Thursday, November 04, 2004

Bush & the Supreme Court:

Bush will get to pick, I predict, at least 3 new Justices over the next four years. Rehnquist certainly will be one of the vacancies. Stevens, at age 84, most likely will be another. And it’s also likely that at least one (or more) of the other seven will go as well. Although the Court will likely shift rightward, it’s highly unlikely that Bush will get to pick three new Justice Scalias. First, even with 54 votes in the Senate, the Democrats can still filibuster the nomination which requires 60 votes to break. Second, even if the filibuster is scrapped (in this particular circumstance), which it might be (declared unconstitutional by a court?), there are enough moderate to liberal Republicans in the Senate who would refuse to pack the court with right-wing ideologues...unless of course, in two years, after the next election, conservative Republicans gain even more ground in the Senate.

Arlen Specter is the poster boy for the liberal-moderate Republican, and he also is likely to be the chair of the Senate’s judiciary committee. And he’s already given Bush a warning not to try to pack the Court with extremists.
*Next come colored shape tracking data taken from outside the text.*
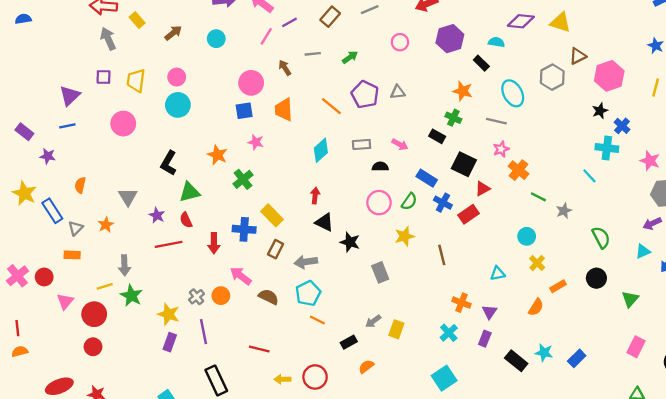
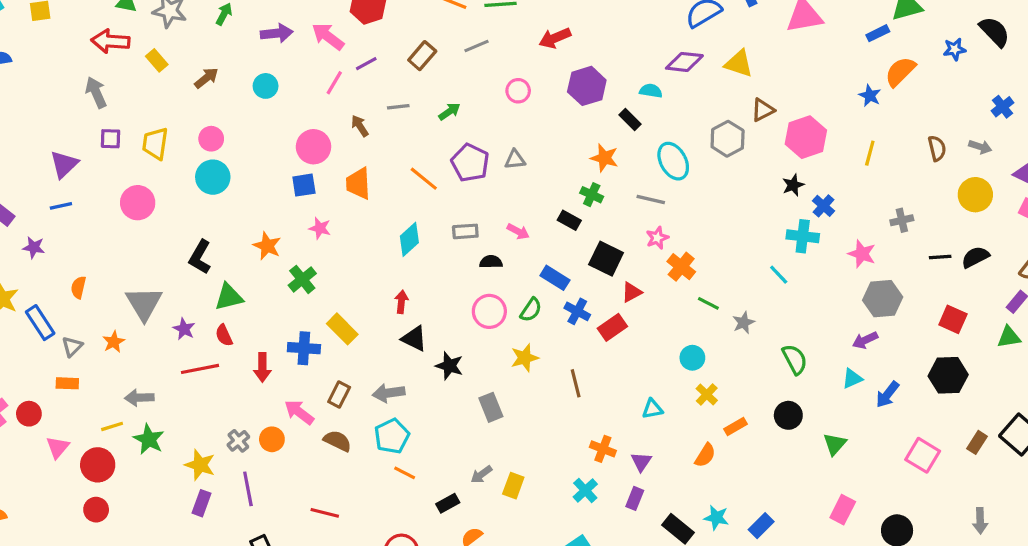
gray arrow: (108, 39) -> (96, 92), moved
gray triangle: (128, 197) -> (144, 303), size x1.4
brown rectangle: (276, 249) -> (339, 395), moved
gray arrow: (124, 265) -> (139, 398), turned 90

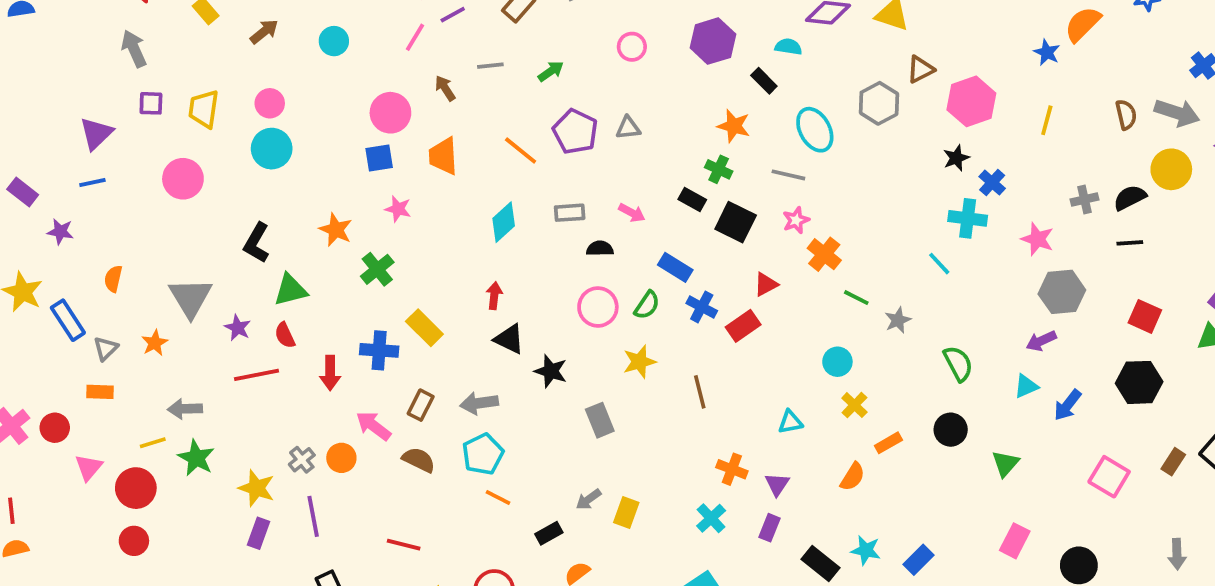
gray arrow: (980, 147) -> (1177, 113), size x1.6
black semicircle: (975, 257) -> (1130, 198), moved
black square: (606, 259) -> (736, 222), moved

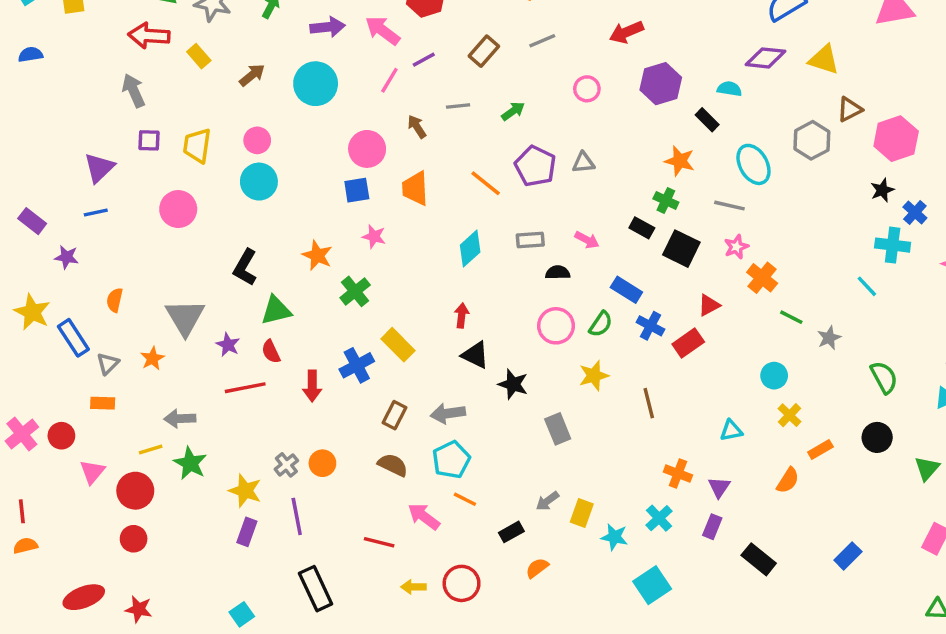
cyan circle: (334, 41) -> (316, 84), size x1.6
blue cross: (379, 350) -> (357, 365), turned -32
pink arrow: (373, 426) -> (424, 516), moved
cyan star: (866, 550) -> (614, 537), moved

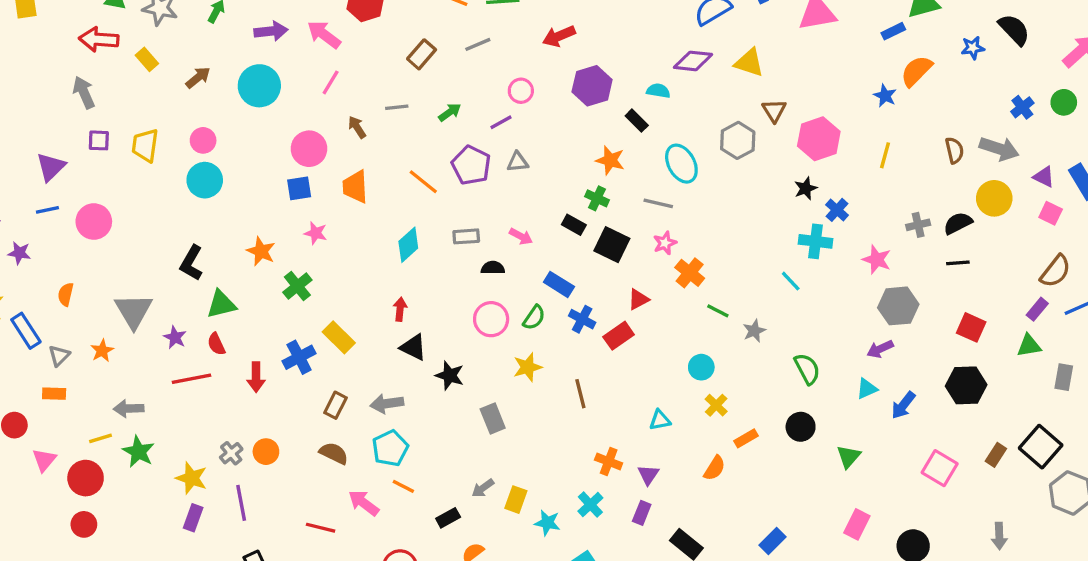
purple line: (424, 60) -> (501, 122), moved
brown triangle: (850, 109) -> (774, 111), turned -35
pink circle: (178, 209) -> (94, 222), moved

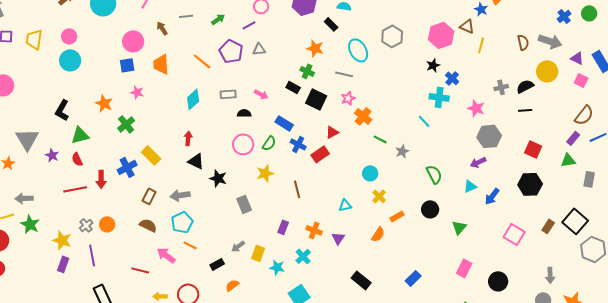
brown triangle: (774, 111) -> (467, 26), moved, turned -35
red line: (191, 379) -> (75, 189), moved
purple rectangle: (642, 513) -> (283, 227), moved

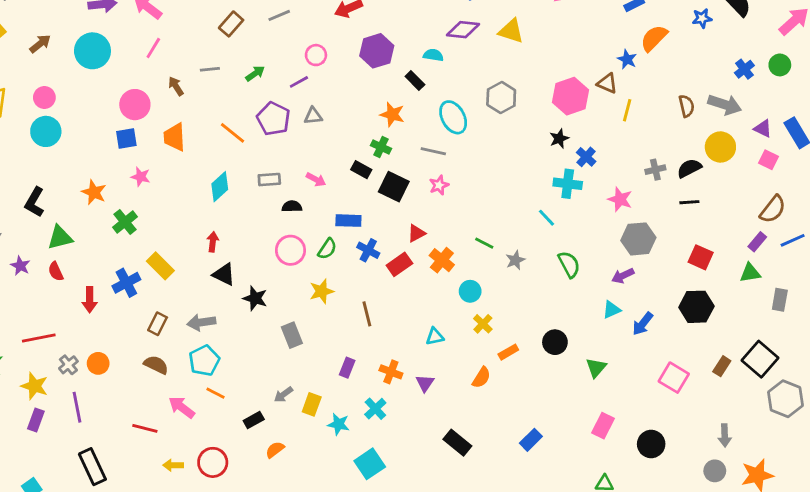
orange cross: (363, 116) -> (442, 260), moved
blue rectangle: (284, 123) -> (348, 221), turned -30
green semicircle: (434, 174) -> (569, 264), moved
red line: (75, 189) -> (39, 338), moved

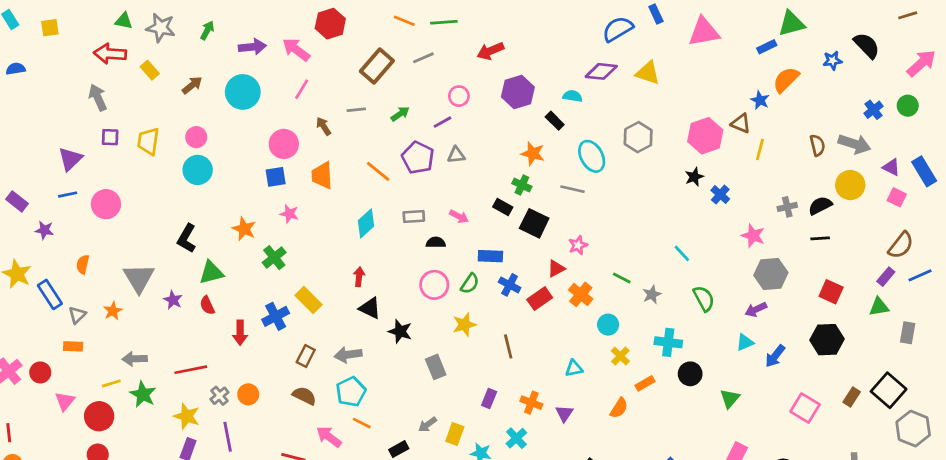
brown rectangle: (231, 24) -> (377, 66), size x1.4
cyan cross: (568, 184) -> (668, 342), moved
pink star: (439, 185) -> (578, 245), moved

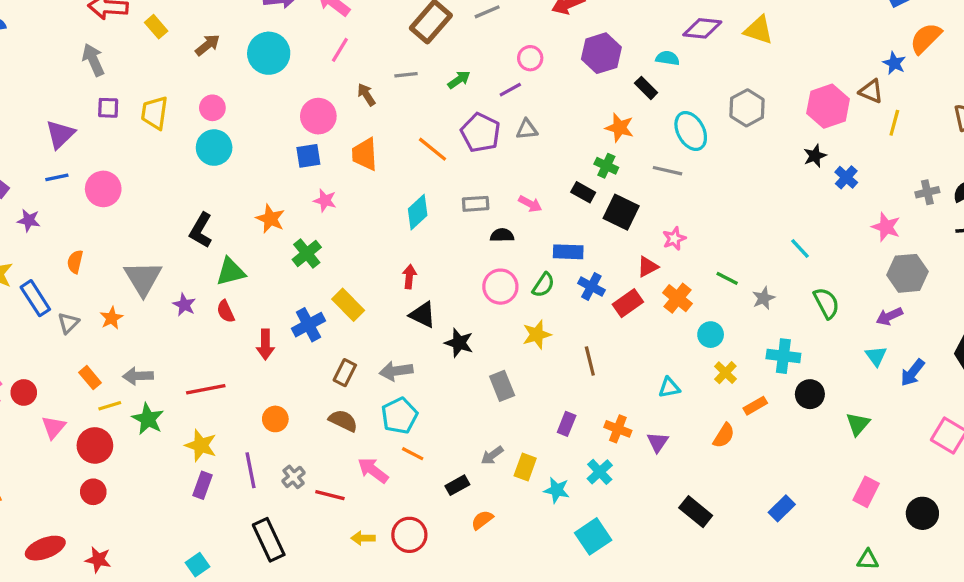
cyan triangle: (745, 342) -> (876, 356), turned -42
orange rectangle: (73, 346) -> (90, 378), moved, turned 48
gray cross: (219, 396) -> (294, 477), moved

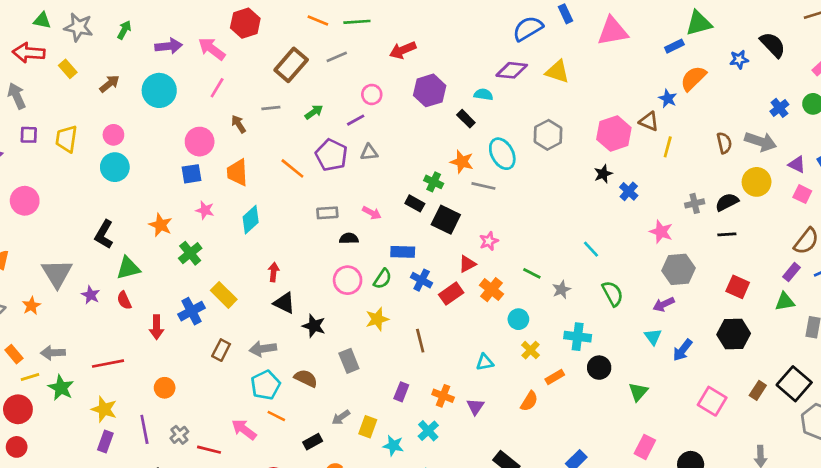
orange star: (620, 128) -> (462, 162), moved
cyan diamond: (418, 212) -> (251, 220), moved
brown semicircle: (343, 421) -> (306, 378), moved

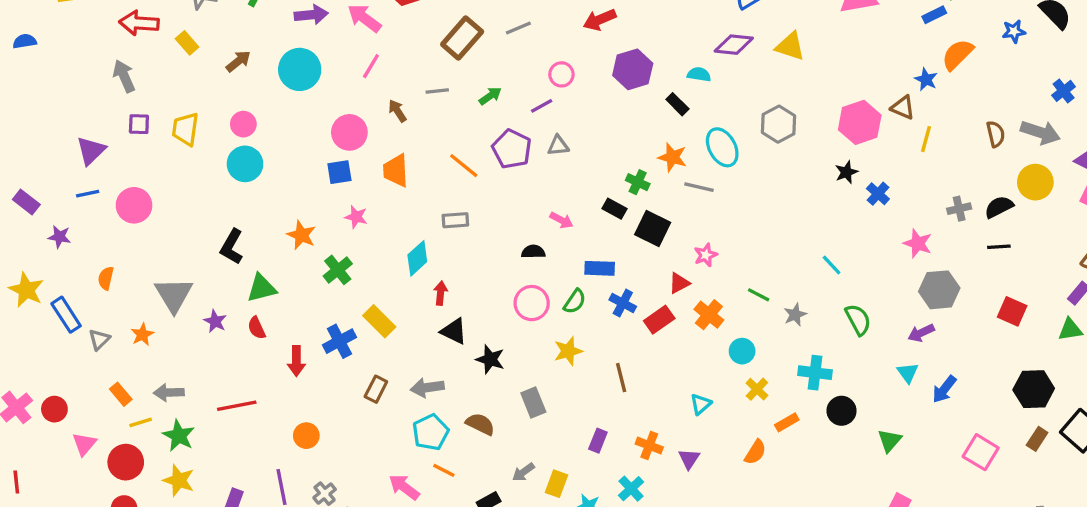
gray rectangle: (327, 213) -> (455, 220), moved
cyan diamond: (251, 220) -> (417, 258), moved
black hexagon: (734, 334) -> (1034, 389), moved
cyan triangle: (485, 362) -> (701, 404), turned -30
yellow star: (104, 409) -> (179, 480), moved

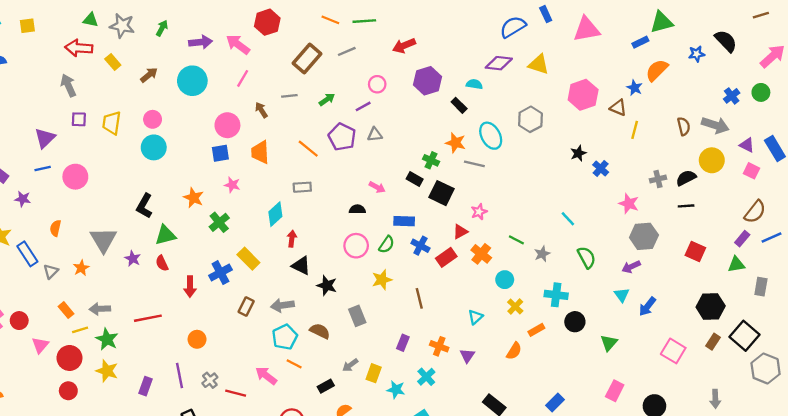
pink hexagon: (860, 122) -> (583, 95), moved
My predictions on a man who will be nominated and confirmed to the Supreme Court (especially if it looks like an ugly battle will ensue): 10th Circuit Judge, Michael McConnell. He is a fairly solid conservative, but enough of a free thinker and a brilliant and accomplished scholar that he commands respect from all over the ideological spectrum.

Just check out this list of law professors who supported his nomination to the 10th Circuit; it’s full of right-wing conservatives, libertarians and left-wing liberals. He’s one guy who can come to Bush’s rescue in the event that it looks like a war will erupt over an open slot on the Court.

From John Hart Ely, Akhil Amar, Cass Sunstein, and Paul Finkelman, to Randy Barnett, Richard Epstein, David Bernstein, and Eugene Volokh, to Lino Graglia, Douglas Kmiec, Robert George, and Charles Fried…If he already has been confirmed to the 10th Circuit and can get that kind of coalition of minds behind him, I’d say he’s a sure bet—for a solid conservative—to get confirmed to the Court (but one of the few, perhaps the only real conservative I can think of, who I'd put my money on).

Update: My Dad writes:

Hey Jon,

It’s only me, but I wanted to say that John Hart Ely died recently (after his endorsement of McConnell, but you may want to note that if you use him in a prospective context). Also, as for the filibuster—it is here to stay. I believe that no court—especially the Supreme Court—would interfere with the internal rules of the Senate, which is what the filibuster is, because it would be a “political question” that the courts would never touch. The Senate could, in theory, change their internal rules and abolish the filibuster—but don’t court on it because it has become so much a part of the Senate system that neither out of power Democrats or overreaching in power Republicans would dare to abolish this ingrained institutional policy. Further, cloture (cuts off unlimited) is the existing remedy (60 votes) and it has been used successfully (in actuality or by mere threat) on a number of occasions. The 1964 Civil Rights Act was finally a reality due to the ability of non-Southern Democrats and a handful of liberal Republican Senators getting together to cut off unlimited debate with 60 or more votes. But, a constitutional challenge is not a realistic issue. Keep on blogging.